Other types of LLC Capital Contributions
Besides contributing services to an LLC, Members can make LLC capital contributions and/or contribute personal property to an LLC.
Hello,
Back again with some additional inquiries regarding operating agreements. I’ve formed my LLC, which has two members (my spouse and I who will assume 50% ownership each). All of our finances are joint (i.e. the pay from both of our 9-5’s are direct deposited into the same checking account).
Question 1:
Is there a legitimate need for an initial capital contribution? The intent was to use money from our personal account to pay for business expenses until the business began generating funds, at which point those funds would be routed to a business account separate from our personal monies, and used to cover future business expenses.
Question 2:
If my wife and I both intend to tackle the responsibilities of this venture, is there a requirement to assign a Chief Executive Member?

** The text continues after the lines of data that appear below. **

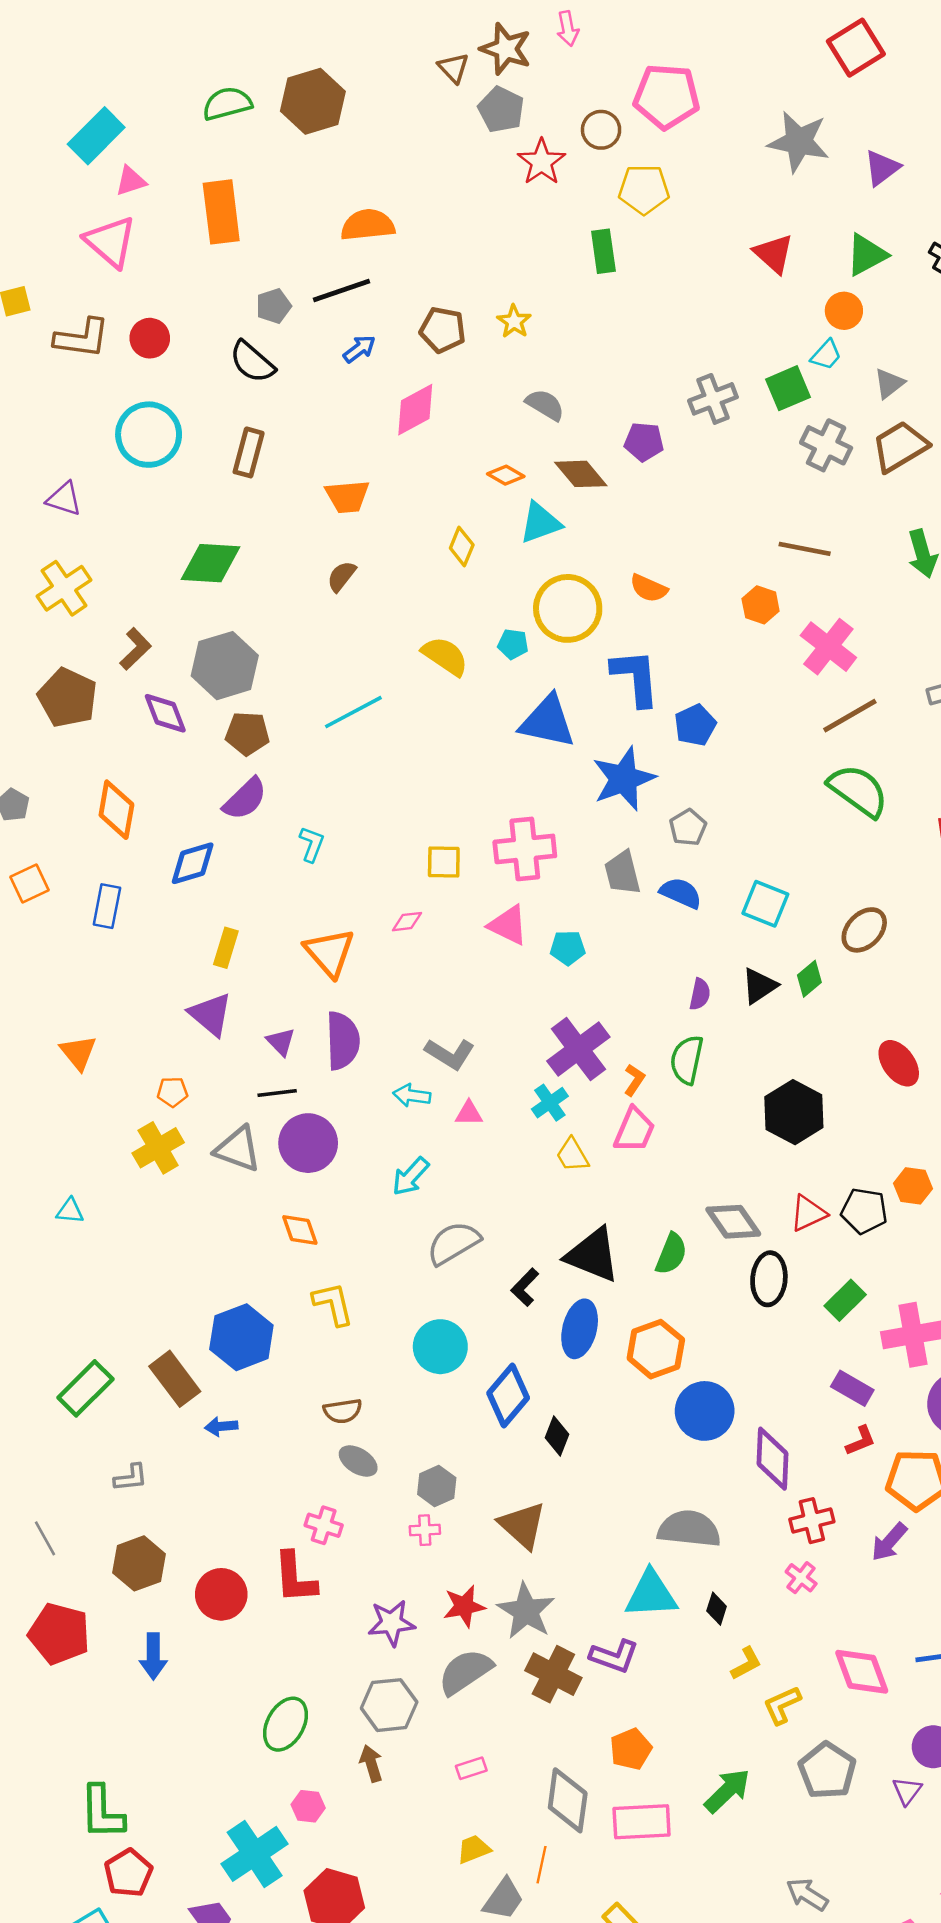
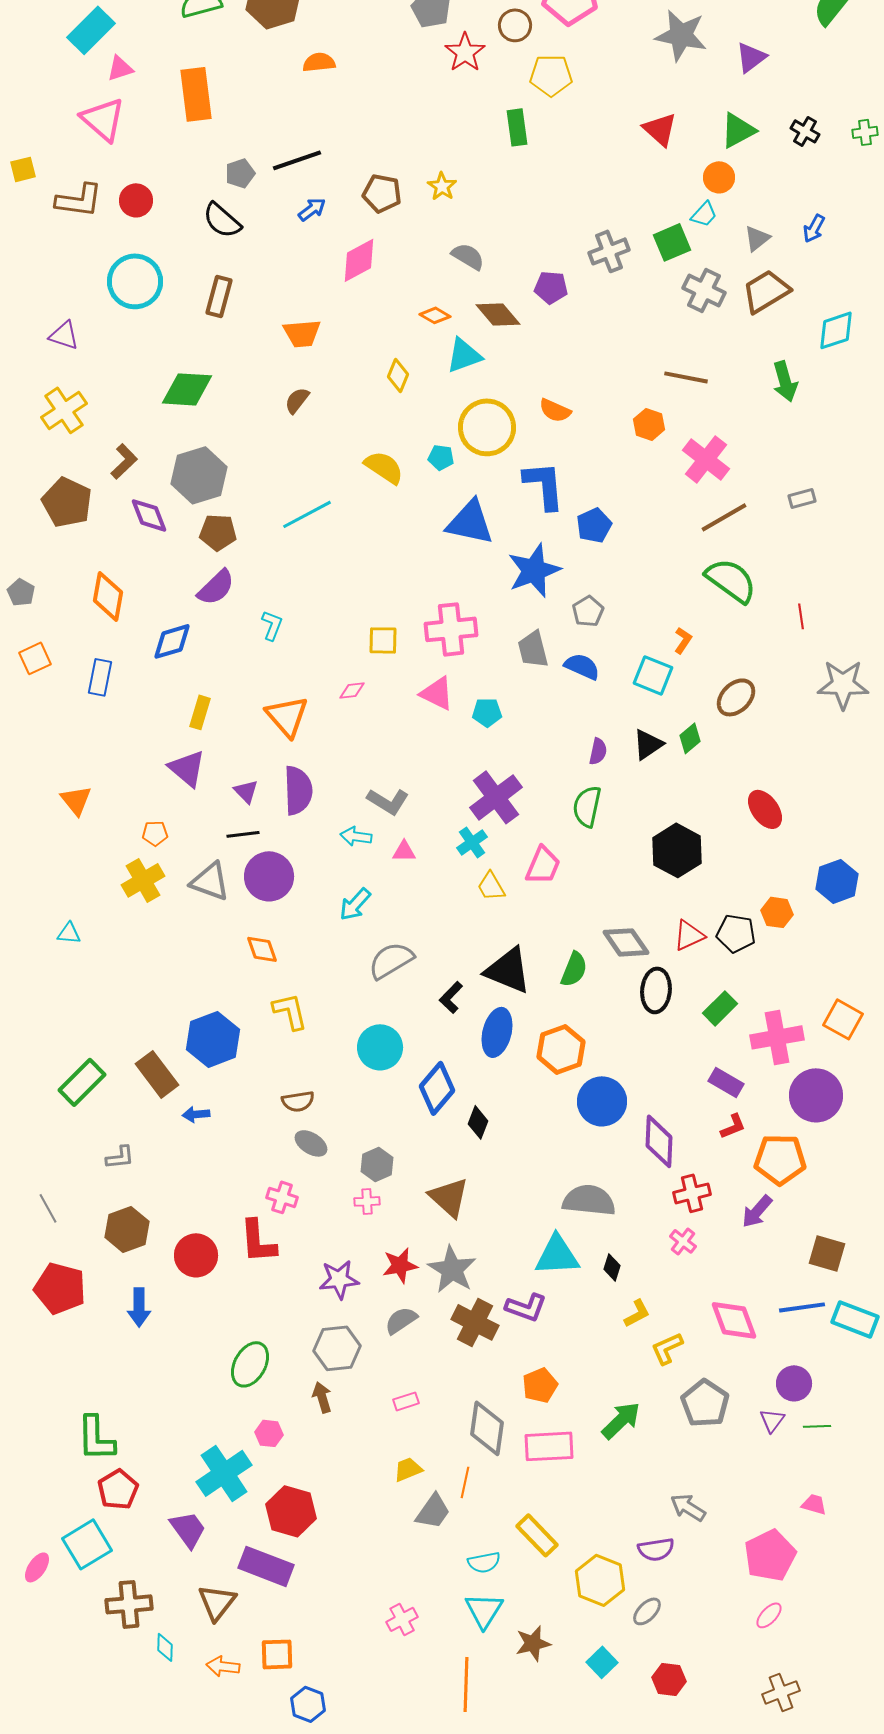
orange semicircle: (368, 225) -> (319, 62), moved, size x0.7
orange L-shape: (634, 1080) -> (683, 640), moved
gray semicircle: (465, 1672) -> (401, 1320), size x0.7

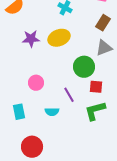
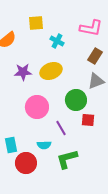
pink circle: (36, 83) -> (37, 107), moved, size x1.5
green L-shape: (95, 111) -> (67, 159), moved
red circle: (32, 147) -> (26, 163), moved

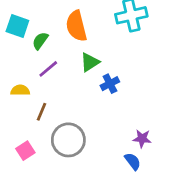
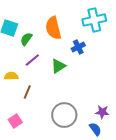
green triangle: (90, 62) -> (58, 66), moved
blue cross: (110, 84) -> (78, 47), moved
gray circle: (68, 140) -> (64, 115), moved

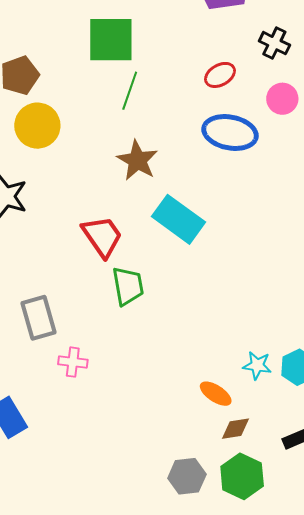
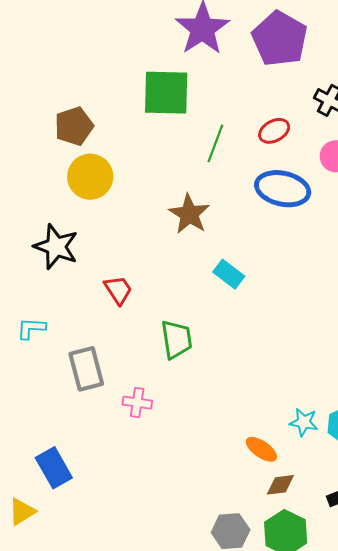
green line: (130, 91) -> (215, 143), moved
cyan rectangle: (178, 219) -> (229, 274), size x0.6
red trapezoid: (102, 236) -> (118, 290), moved, size x0.7
pink cross: (73, 362) -> (137, 403), moved

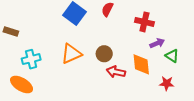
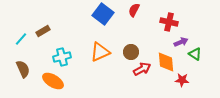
brown rectangle: (11, 31) -> (43, 31), turned -48
red arrow: (116, 72) -> (142, 69), turned 138
red star: (167, 83) -> (182, 80), moved

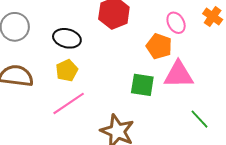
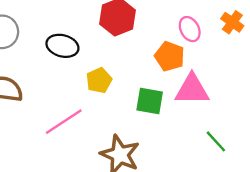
yellow pentagon: (67, 70) -> (99, 80), moved

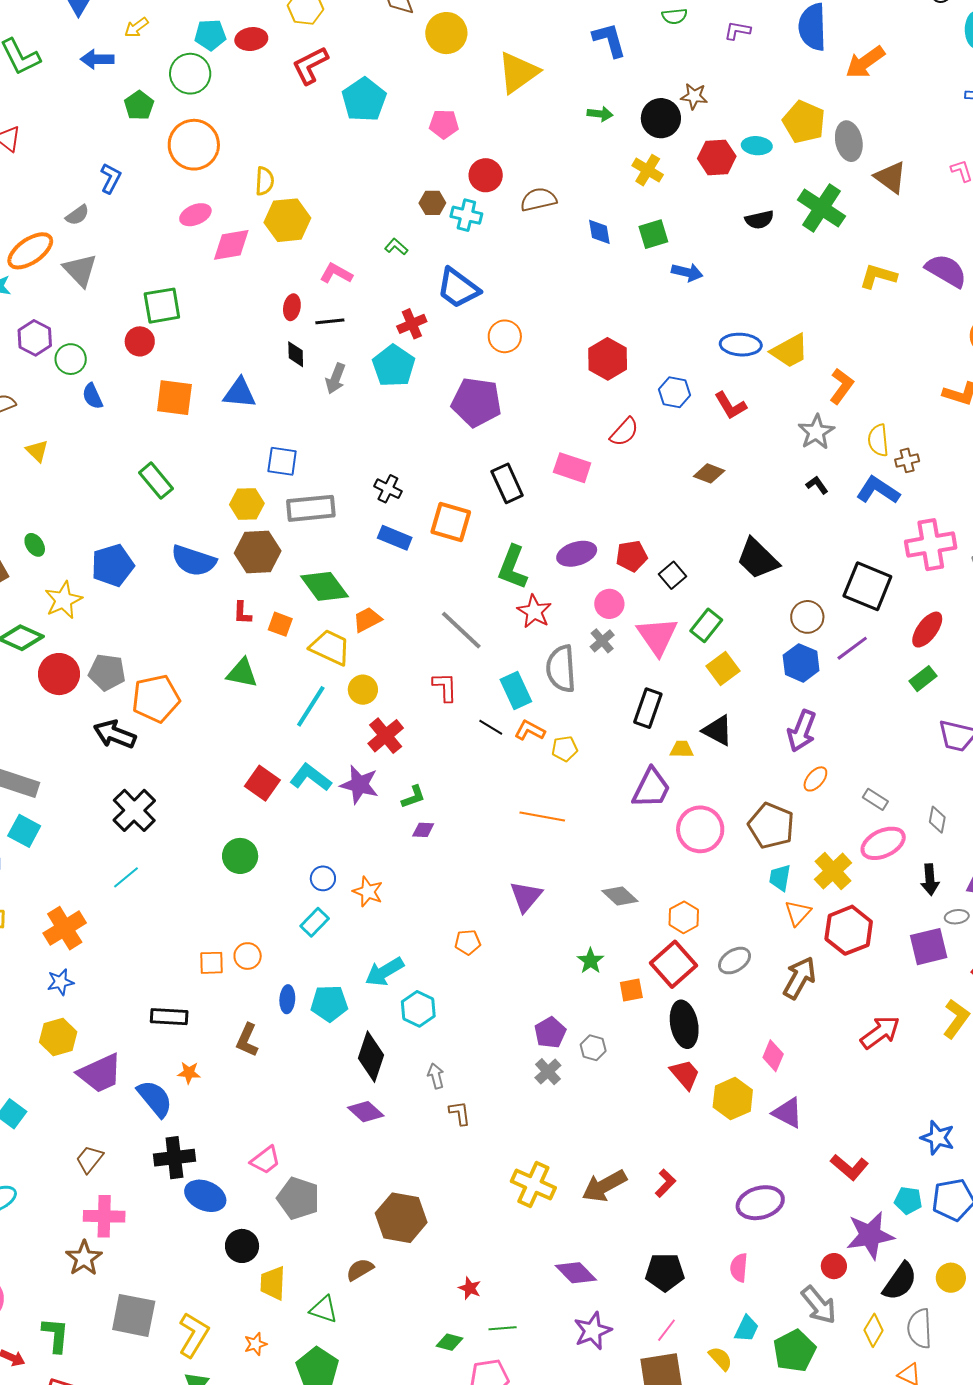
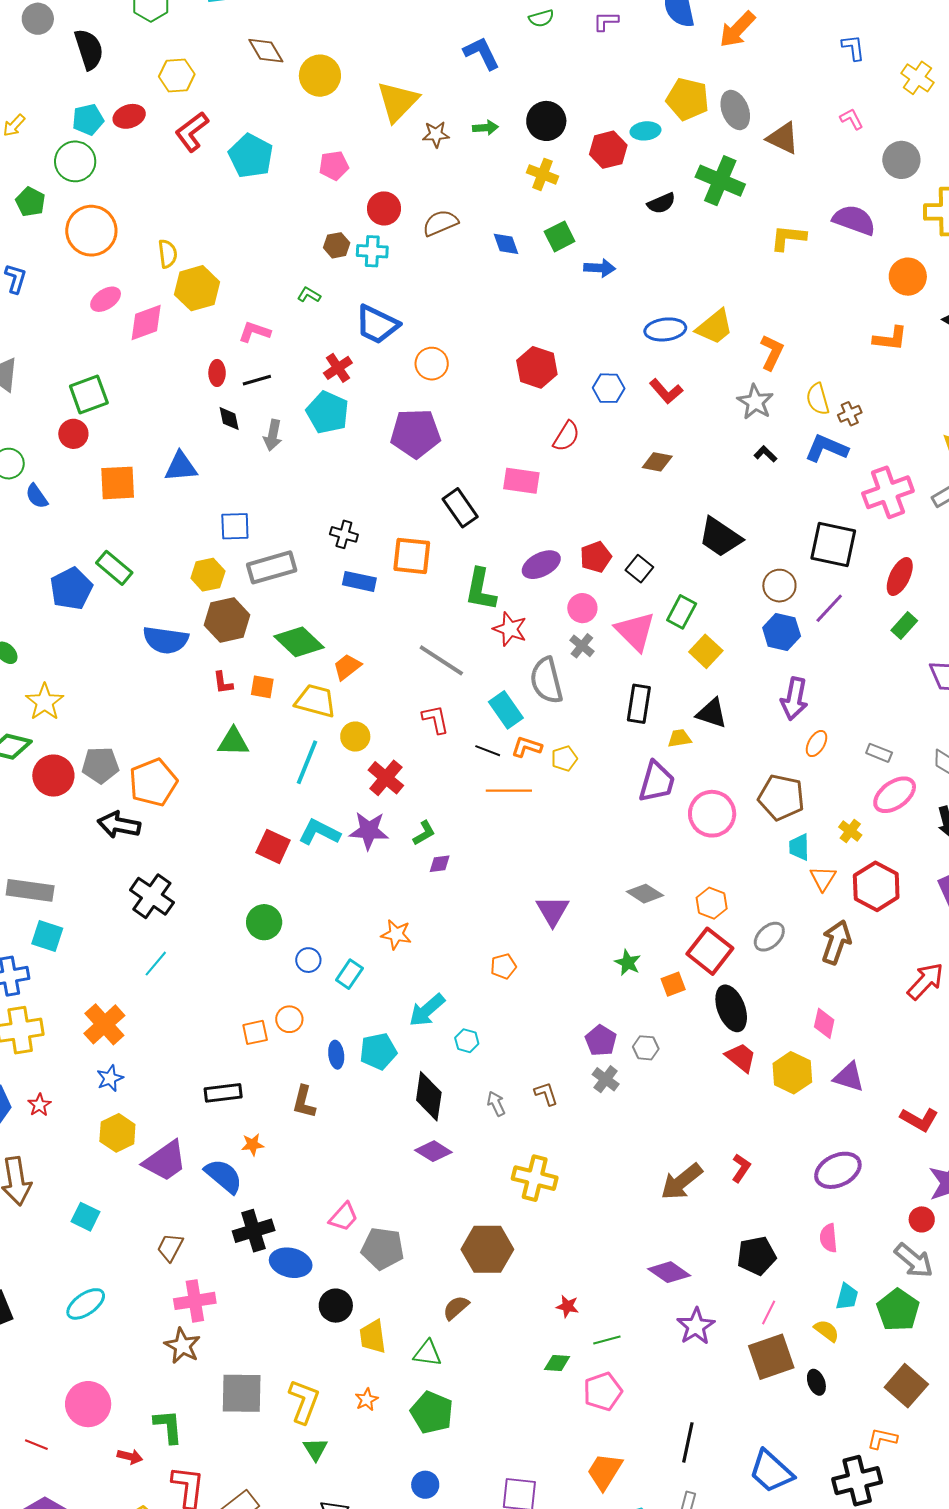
brown star: (694, 96) -> (436, 134), moved
blue pentagon: (113, 565) -> (71, 589), moved
orange line: (542, 817) -> (509, 791), moved
yellow cross: (833, 871) -> (850, 831), size x0.6
blue circle: (323, 878) -> (308, 960), moved
cyan hexagon: (418, 1009) -> (467, 1041), size x0.7
brown L-shape: (460, 1113) -> (546, 1094), moved
yellow cross: (533, 1185) -> (535, 1178), moved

I want to maintain flexibility and feel like that could create unnecessary limitations.
Thanks in advanced.
Hi BW, yes, the capital contribution is known as “consideration” in contract law. It’s what you trade in exchange for your 50% LLC Membership Interest.
Technically, your capital contribution can be as simple as $100. However, I recommend making it an amount that would fund the business. For example, both you and your wife each contribute $1,000 or $10,000 each. Then pay the business expenses from the LLC bank account, not your personal account. It’s known as commingling of assets when you pay business expenses with personal funds… or pay personal expenses with business funds.
To avoid this, if you want to pay business expenses, you move money from your personal account into the LLC bank account and then pay business expenses. Or vice versa. To pay personal expenses, move money from the LLC bank account to your personal account and then pay personal expenses.
And no, there is no requirement to appoint a Chief Executive Member. Hope that helps!